B.  Le Comité des droits de l'homme des Nations unies
93.  Aux points 7 et 12 de ses observations générales no 18 du 10 novembre 1989 relatives à la non-discrimination, le comité s'exprime ainsi :
« (...) le Comité considère que le terme « discrimination », tel qu'il est utilisé dans le Pacte, doit être compris comme s'entendant de toute distinction, exclusion, restriction ou préférence fondée notamment sur la race, la couleur, le sexe, la langue, la religion, les opinions politiques ou autres, l'origine nationale ou sociale, la fortune, la naissance ou toute autre situation, et ayant pour effet ou pour but de compromettre ou de détruire la reconnaissance, la jouissance ou l'exercice par tous, dans des conditions d'égalité, de l'ensemble des droits de l'homme et des libertés fondamentales.
(...) lorsqu'un Etat partie adopte un texte législatif, il doit, conformément à l'article 26, faire en sorte que son contenu ne soit pas discriminatoire. »
94.  Au point 11.7 de ses constatations du 31 juillet 1995 relatives à la communication no 516/1992, concernant la République tchèque, le comité exprime l'avis que :
« (...) l'intention du législateur n'est pas le seul facteur déterminant pour établir une violation de l'article 26 du Pacte. Une différence de traitement motivée par des raisons politiques ne saurait guère être considérée comme compatible avec l'article 26. Sans être inspirée par des motivations politiques, une loi peut néanmoins être en infraction avec l'article 26 si elle a des effets discriminatoires. »
C.  La Convention internationale sur l'élimination de toutes les formes de discrimination raciale
95.  Selon l'article premier de cette Convention :
« (...) l'expression «discrimination raciale» vise toute distinction, exclusion, restriction ou préférence fondée sur la race, la couleur, l'ascendance ou l'origine nationale ou ethnique, qui a pour but ou pour effet de détruire ou de compromettre la reconnaissance, la jouissance ou l'exercice, dans des conditions d'égalité, des droits de l'homme et des libertés fondamentales dans les domaines politique, économique, social et culturel ou dans tout autre domaine de la vie publique. »

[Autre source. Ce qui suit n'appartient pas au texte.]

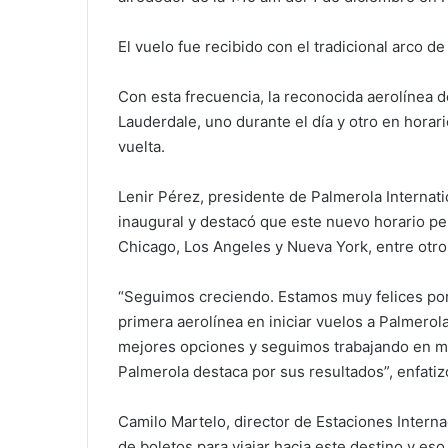
El vuelo fue recibido con el tradicional arco 
Con esta frecuencia, la reconocida aerolínea d
Lauderdale, uno durante el día y otro en horar
vuelta.
Lenir Pérez, presidente de Palmerola Internation
inaugural y destacó que este nuevo horario p
Chicago, Los Angeles y Nueva York, entre otro
“Seguimos creciendo. Estamos muy felices por 
primera aerolínea en iniciar vuelos a Palmerola
mejores opciones y seguimos trabajando en m
Palmerola destaca por sus resultados”, enfatiz
Camilo Martelo, director de Estaciones Interna
de boletos para viajar hacia este destino y eso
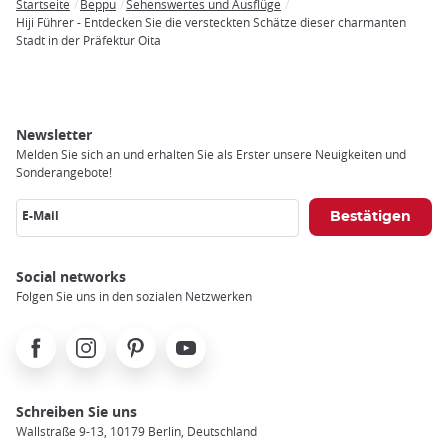
Startseite
Beppu
Sehenswertes und Ausflüge
Breadcrumb
Hiji Führer - Entdecken Sie die versteckten Schätze dieser charmanten
Stadt in der Präfektur Oita
Newsletter
Melden Sie sich an und erhalten Sie als Erster unsere Neuigkeiten und
Sonderangebote!
E-Mail
Social networks
Folgen Sie uns in den sozialen Netzwerken
Facebook
Instagram
Pinterest
Youtube
Schreiben Sie uns
Wallstraße 9-13, 10179 Berlin, Deutschland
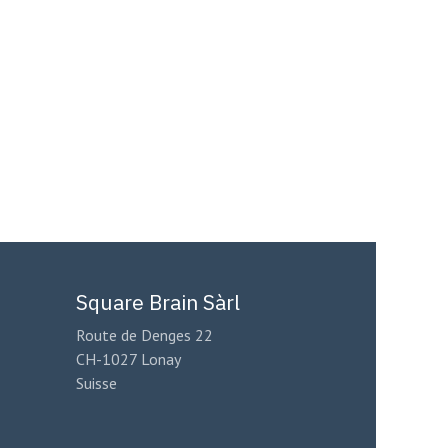
Square Brain Sàrl
Route de Denges 22
CH-1027 Lonay
Suisse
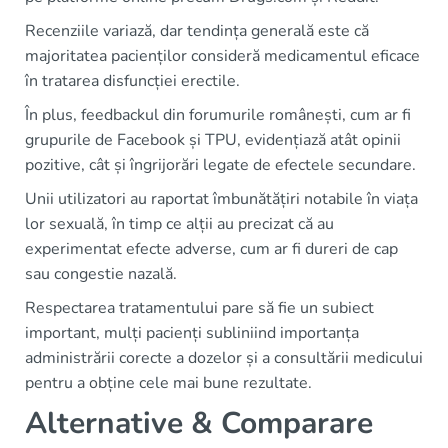
Recenziile variază, dar tendința generală este că
majoritatea pacienților consideră medicamentul eficace
în tratarea disfuncției erectile.
În plus, feedbackul din forumurile românești, cum ar fi
grupurile de Facebook și TPU, evidențiază atât opinii
pozitive, cât și îngrijorări legate de efectele secundare.
Unii utilizatori au raportat îmbunătățiri notabile în viața
lor sexuală, în timp ce alții au precizat că au
experimentat efecte adverse, cum ar fi dureri de cap
sau congestie nazală.
Respectarea tratamentului pare să fie un subiect
important, mulți pacienți subliniind importanța
administrării corecte a dozelor și a consultării medicului
pentru a obține cele mai bune rezultate.
Alternative & Comparare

D.  Le Comité pour l'élimination de la discrimination raciale
96.  Dans sa recommandation générale no 14 du 22 mars 1993 relative à la définition de discrimination, le comité note, entre autres :
« Toute distinction est contraire à la Convention si elle a pour objet ou pour effet de porter atteinte à certains droits ou à certaines libertés. Cela est confirmé par l'obligation faite aux Etats parties à l'alinéa c) du paragraphe 1 de l'article 2 d'annuler toute loi et toute disposition réglementaire ayant pour effet de créer la discrimination raciale ou de la perpétuer. (...)

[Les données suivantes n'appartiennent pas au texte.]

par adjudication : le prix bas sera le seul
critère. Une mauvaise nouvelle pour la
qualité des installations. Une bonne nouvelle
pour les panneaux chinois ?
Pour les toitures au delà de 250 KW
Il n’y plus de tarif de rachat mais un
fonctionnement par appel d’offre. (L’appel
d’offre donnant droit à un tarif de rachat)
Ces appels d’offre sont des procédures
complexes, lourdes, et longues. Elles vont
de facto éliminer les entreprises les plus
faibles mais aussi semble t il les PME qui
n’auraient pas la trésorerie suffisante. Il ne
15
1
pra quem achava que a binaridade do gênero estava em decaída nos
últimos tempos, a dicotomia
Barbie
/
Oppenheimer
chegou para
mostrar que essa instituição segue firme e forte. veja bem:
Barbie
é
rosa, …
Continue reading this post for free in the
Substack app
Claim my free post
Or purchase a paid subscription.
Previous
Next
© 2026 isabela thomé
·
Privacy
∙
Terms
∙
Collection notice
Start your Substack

Pour savoir si une mesure a un effet contraire à la Convention, [le comité] se demandera si elle a une conséquence distincte abusive sur un groupe différent par la race, la couleur, l'ascendance ou l'origine nationale ou ethnique. »
97.  Dans sa recommandation générale no 19 du 18 août 1995 relative à la ségrégation raciale et à l'apartheid, le comité observe :
« (..) si une situation de ségrégation raciale complète ou partielle peut, dans certains pays, avoir été créée par les politiques gouvernementales, une situation de ségrégation partielle peut également être le résultat non intentionnel d'actions de personnes privées. Dans de nombreuses villes, les différences de revenu entre les groupes sociaux influent sur la répartition des habitants par quartiers et ces différences se conjuguent parfois aux différences de race, de couleur, d'ascendance et d'origine nationale ou ethnique, de sorte que les habitants peuvent être victimes d'un certain ostracisme et que les personnes subissent une forme de discrimination dans laquelle les motifs raciaux se combinent à d'autres motifs.
(...) En conséquence, le Comité affirme qu'une situation de ségrégation raciale peut également survenir sans que les autorités en aient pris l'initiative ou y contribuent directement. (...) »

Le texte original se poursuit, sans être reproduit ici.